Le voyage de Thétys, de Marseille à Panama – Nathalie Chateau et Bruno Fabre

Lu dans le cadre d'un partenariat avec
tamata

le_voyage_de_Thetys Tamata Éditions – septembre 2011 – 208 pages

Photos : Bruno Fabre

Quatrième de couverture :
Un catamaran, une skipette, un chasseur de langoustes.
Récits originaux et clichés voyageurs pour raconter cette première  année autour du monde.
Quand deux marins débutants décident de voyager autrement, c'est pour offrir en partage leur aventure et leur enthousiasme. Avec leurs mots, et leur regard.
Entre mars 2008 et avril 2009, ils nous emmènent de Marseille  à Panama, en passant par les Canaries. Ils nous font vivre leur traversée de l'Atlantique, leurs découvertes des îles de la côte
vénézuélienne. De mouillage en mouillage, leurs amis deviennent les nôtres. Avec eux, nous filons au Pérou pour une escapade, et revenons en mer Caraïbes pour une longue  escale aux San Blas. Avant que le passage, mouvementé, du mythique canal de Panama ne leur ouvre la route du Pacifique.

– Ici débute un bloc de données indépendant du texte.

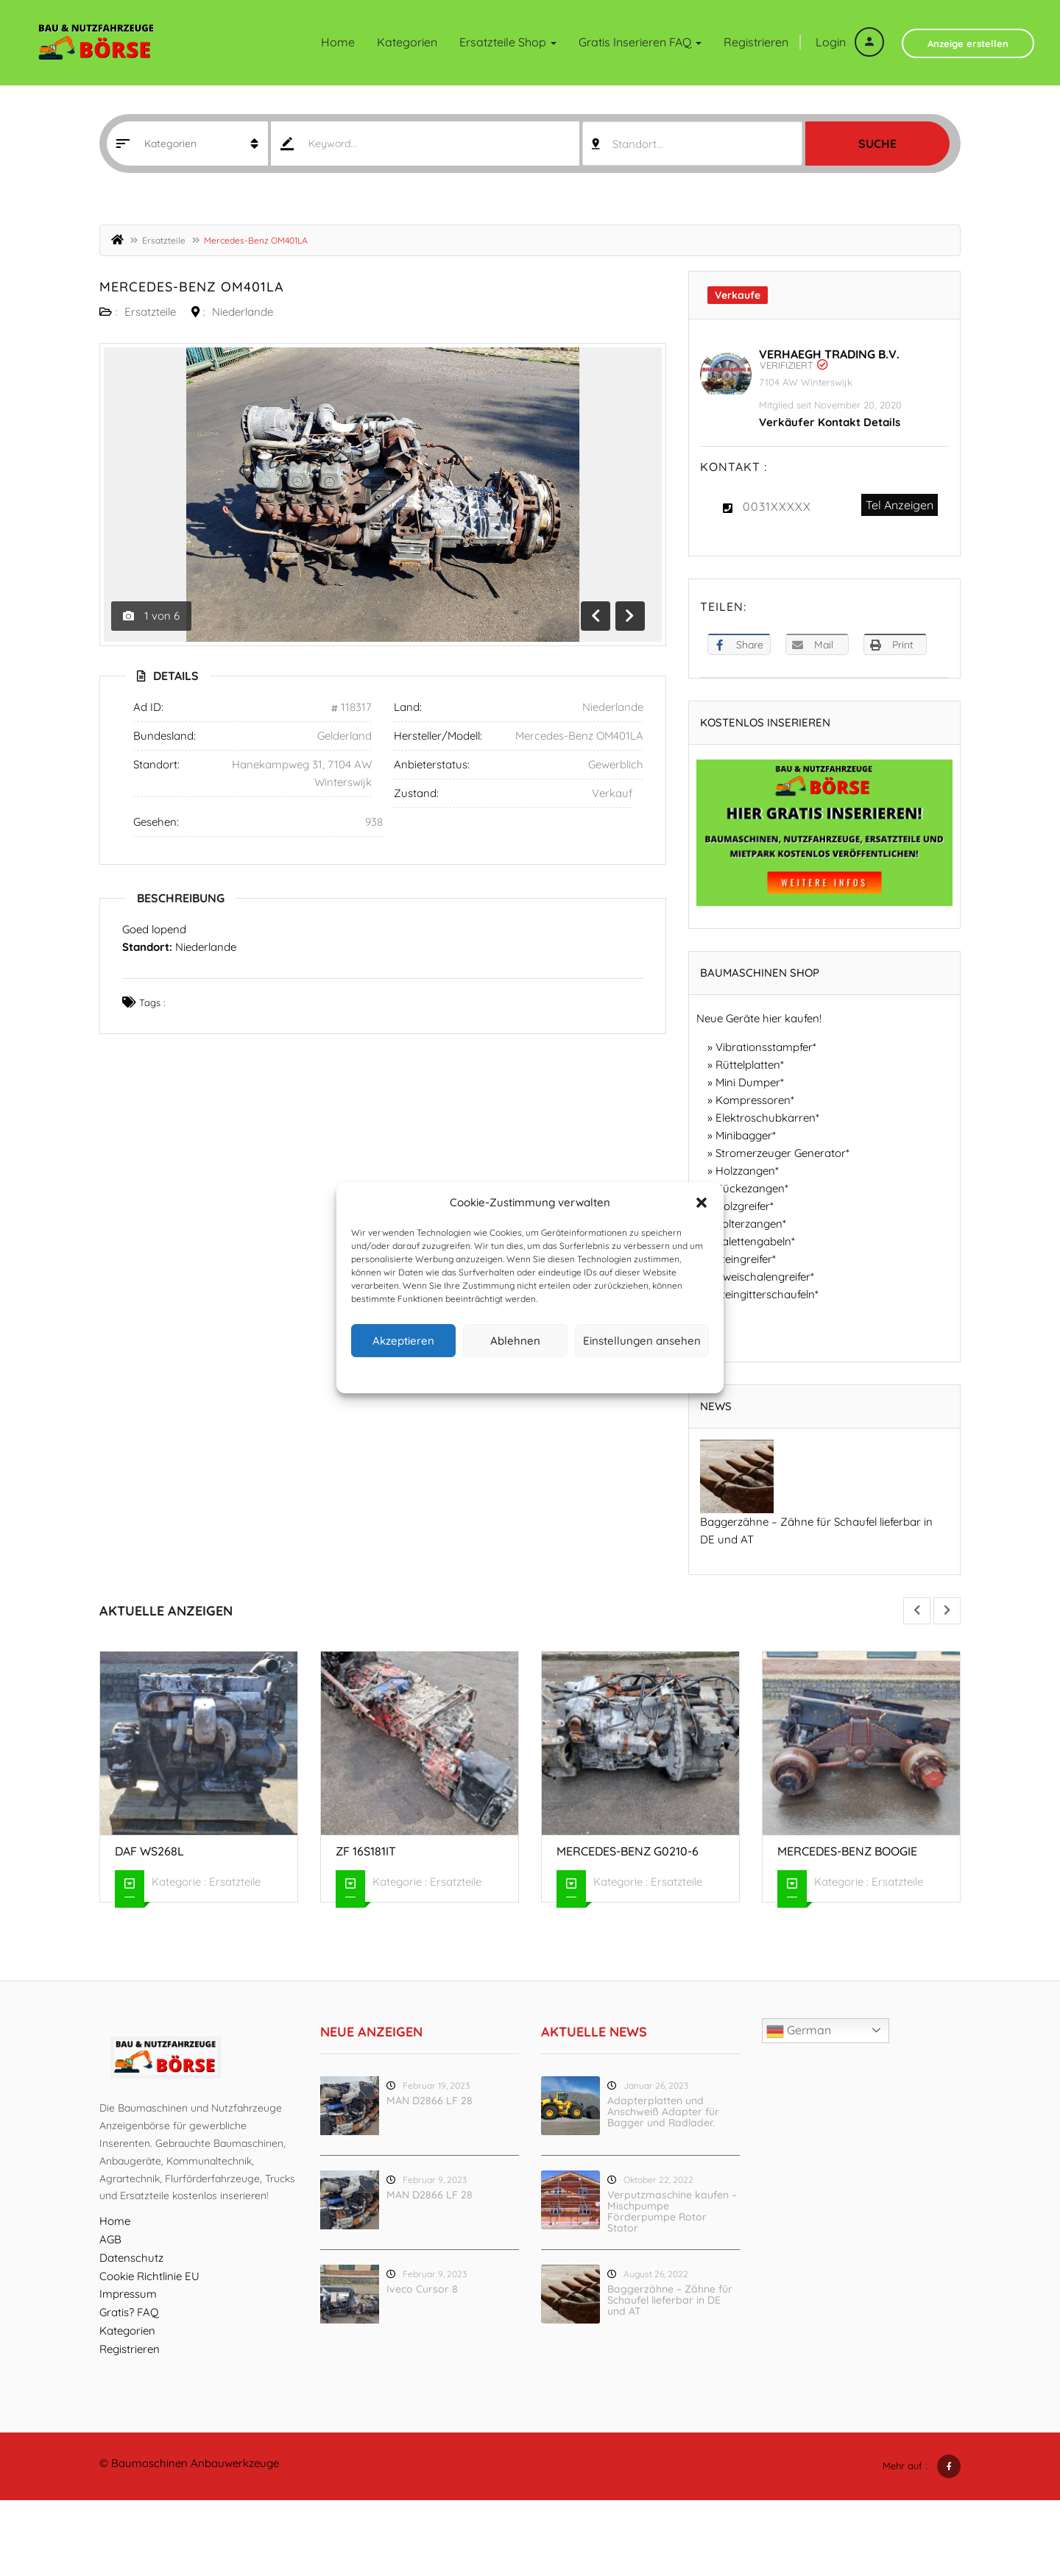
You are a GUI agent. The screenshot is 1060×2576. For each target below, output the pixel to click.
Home (338, 42)
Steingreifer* (746, 1259)
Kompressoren (753, 1100)
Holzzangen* (747, 1171)
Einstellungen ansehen (642, 1341)
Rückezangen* (752, 1188)
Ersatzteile (164, 240)
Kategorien (407, 42)
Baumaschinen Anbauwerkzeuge (195, 2463)
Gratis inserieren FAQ (640, 42)
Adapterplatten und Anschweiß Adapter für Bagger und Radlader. (663, 2111)
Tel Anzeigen (899, 505)
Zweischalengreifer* (765, 1277)
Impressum (598, 1373)
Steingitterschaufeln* (767, 1294)
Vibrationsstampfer (764, 1047)
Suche (877, 143)
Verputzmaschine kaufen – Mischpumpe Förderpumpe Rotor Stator (672, 2211)
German (798, 2031)
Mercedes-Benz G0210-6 (627, 1851)
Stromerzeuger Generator (781, 1153)
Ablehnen (515, 1341)
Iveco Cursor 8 (422, 2289)
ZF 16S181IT (366, 1851)
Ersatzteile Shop (507, 42)
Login (850, 42)
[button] (701, 1202)
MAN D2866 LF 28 (429, 2100)
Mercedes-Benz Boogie (847, 1851)
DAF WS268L (149, 1851)
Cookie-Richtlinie (474, 1373)
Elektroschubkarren (766, 1118)
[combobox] (692, 143)
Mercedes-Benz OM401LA (191, 286)
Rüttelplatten (748, 1065)
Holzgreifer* (745, 1206)
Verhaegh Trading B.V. (829, 354)
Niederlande (242, 312)
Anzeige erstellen (968, 43)
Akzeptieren (403, 1341)
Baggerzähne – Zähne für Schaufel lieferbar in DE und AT (669, 2300)
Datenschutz (542, 1373)
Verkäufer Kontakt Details (829, 422)
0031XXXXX (777, 506)
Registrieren (756, 42)
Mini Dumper (748, 1082)
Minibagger (744, 1135)
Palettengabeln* (755, 1241)
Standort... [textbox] (637, 144)
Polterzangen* (751, 1224)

Auteurs : Nathalie Chateau l'auteur et skipette du bord.
Bruno Fabre le photographe et pêcheur du bord.

Le bateau : Thétys, un catamaran de 14 mètres.

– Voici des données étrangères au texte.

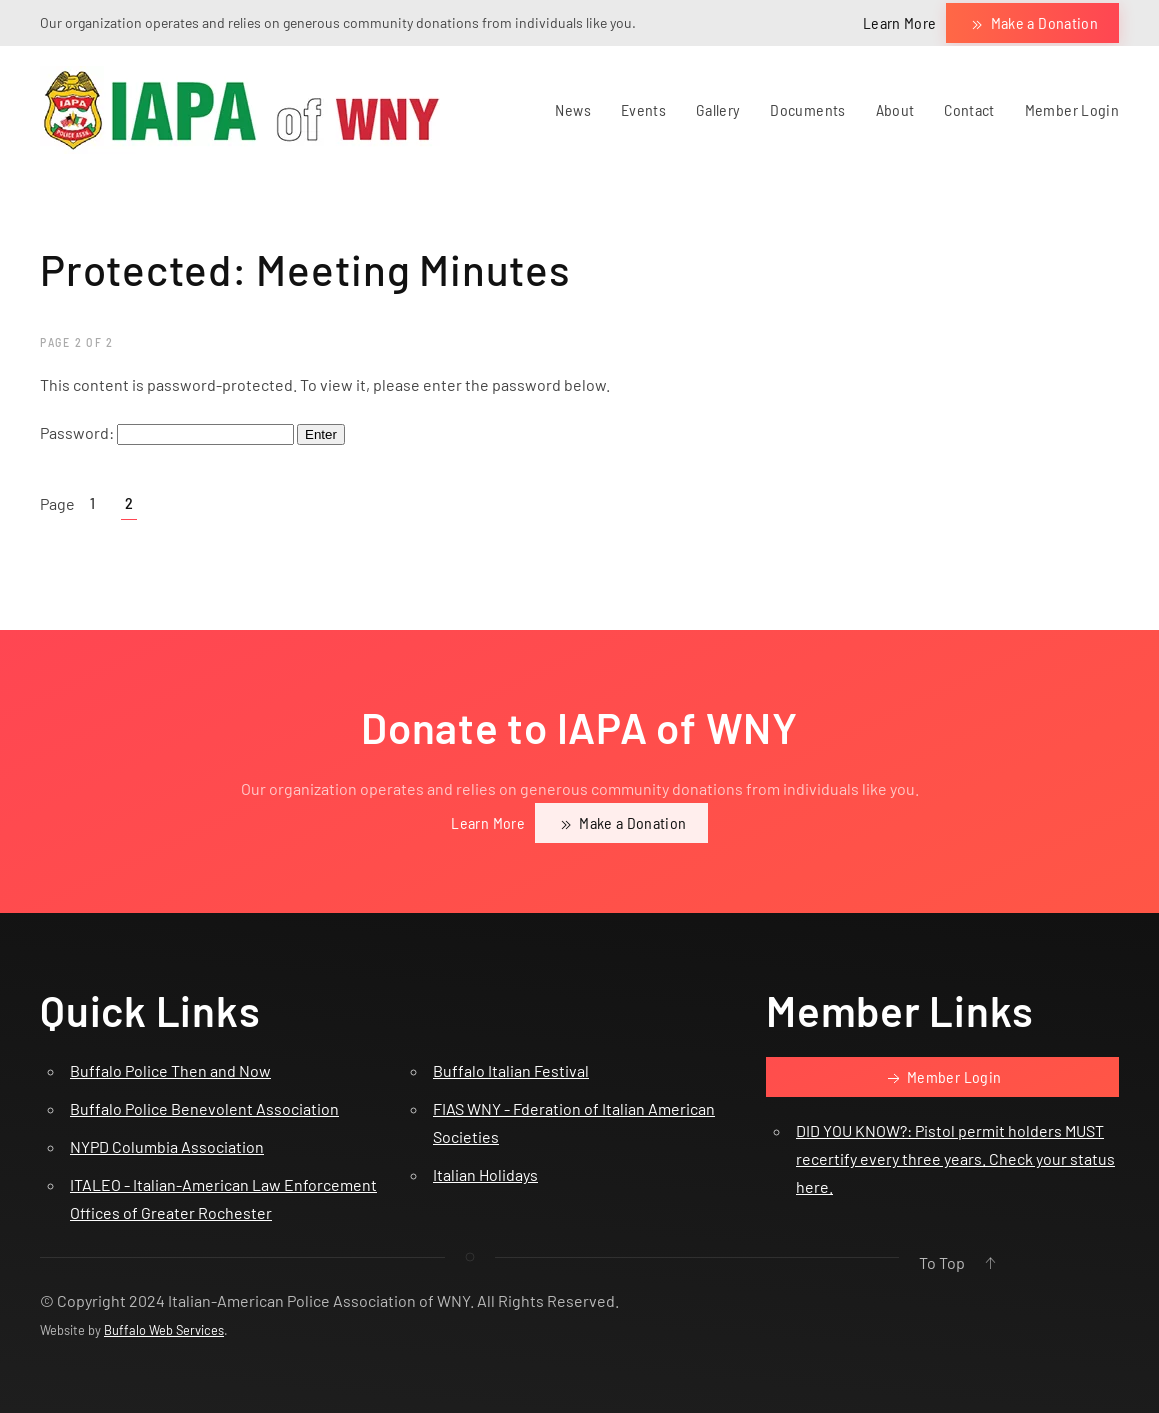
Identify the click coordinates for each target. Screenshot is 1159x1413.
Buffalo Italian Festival (511, 1070)
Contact (969, 109)
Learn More (900, 22)
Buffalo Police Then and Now (170, 1070)
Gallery (718, 109)
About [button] (895, 109)
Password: (167, 432)
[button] (990, 1263)
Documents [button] (807, 109)
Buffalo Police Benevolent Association (204, 1108)
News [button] (572, 109)
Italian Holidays (485, 1174)
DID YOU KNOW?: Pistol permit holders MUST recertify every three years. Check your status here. (955, 1158)
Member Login (1072, 109)
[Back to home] (240, 110)
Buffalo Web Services (164, 1330)
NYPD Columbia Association (167, 1146)
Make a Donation (1032, 24)
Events (643, 109)
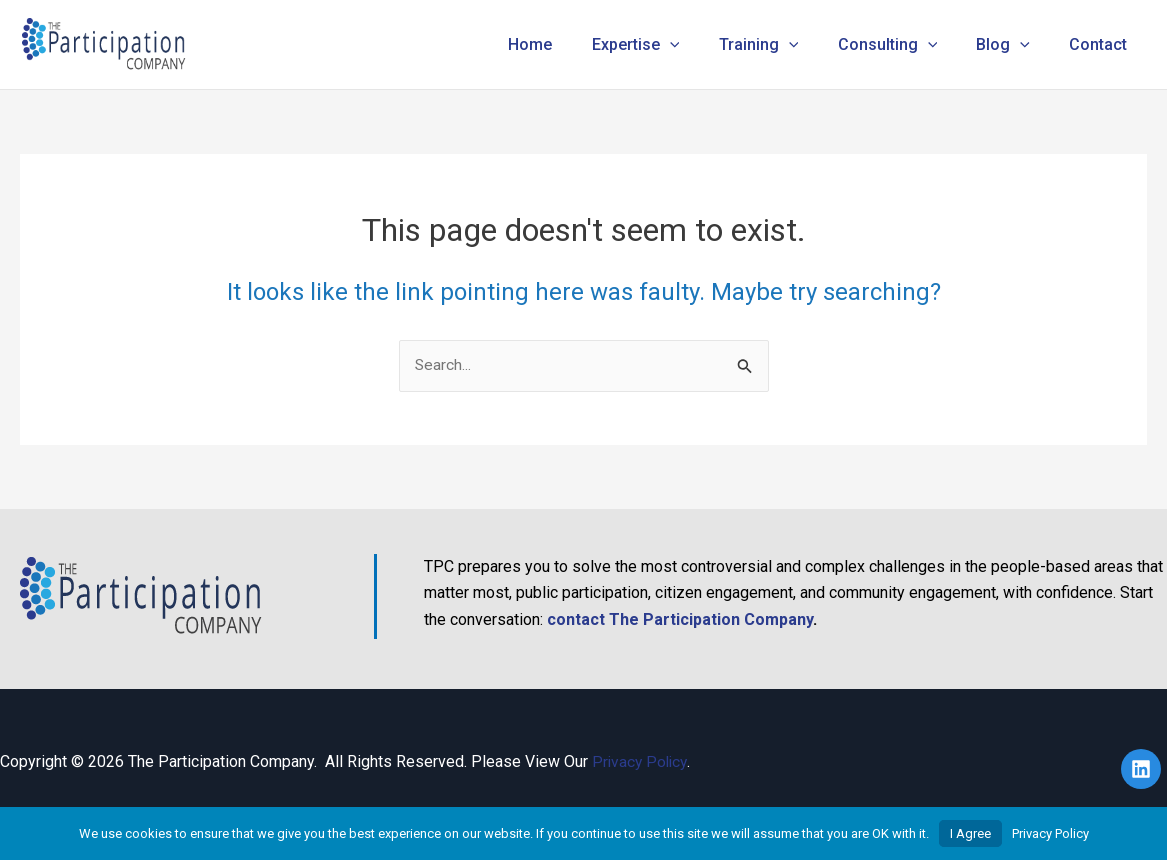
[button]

Mon avis : (lu en janvier 2012)
J'ai accepté un partenariat avec la toute jeune maison d'édition de Tahiti : les Éditions Tamata qui m’a envoyé durant les fêtes « Le voyage de Thétys, de Marseille à Panama – Nathalie Chateau et Bruno Fabre ». Un très beau cadeau !
C’est un très beau livre avec de nombreuses photos que je ne me lasse pas de feuilleter.
Nathalie et Bruno ont décidé de  faire le tour du monde à la voile sans se presser en partant vers l'ouest, un voyage de 2365 jours, soit 6 à 7 ans. Ils sont déjà partis depuis 4 ans et ce livre nous raconte leur première année de voyage avec en préambule, quelques pages sur les préparatifs du voyages.
C’est le récit du voyage chronologiquement avec de nombreuses et superbes photographies. Le journal du  bord, les visites à terre, les rencontres avec d'autres équipages. Il y a même quelques recettes de cuisine faites à bord et que l’on peut reproduire dans notre cuisine...
Départ de Marseille, destination Les Canaries, la traversée de l’Atlantique en direction de Trinidad et Tobago puis le Vénézuela, Bonaire, San Blas et Panama. Il y a même une escapade au Pérou.
C’est un très beau voyage dépaysant qui m’a fait rêver !
Pour poursuivre le voyage, la dernière page du livre nous annonce déjà le deuxième tome, « des Galapagos en Nouvelle-Zélande »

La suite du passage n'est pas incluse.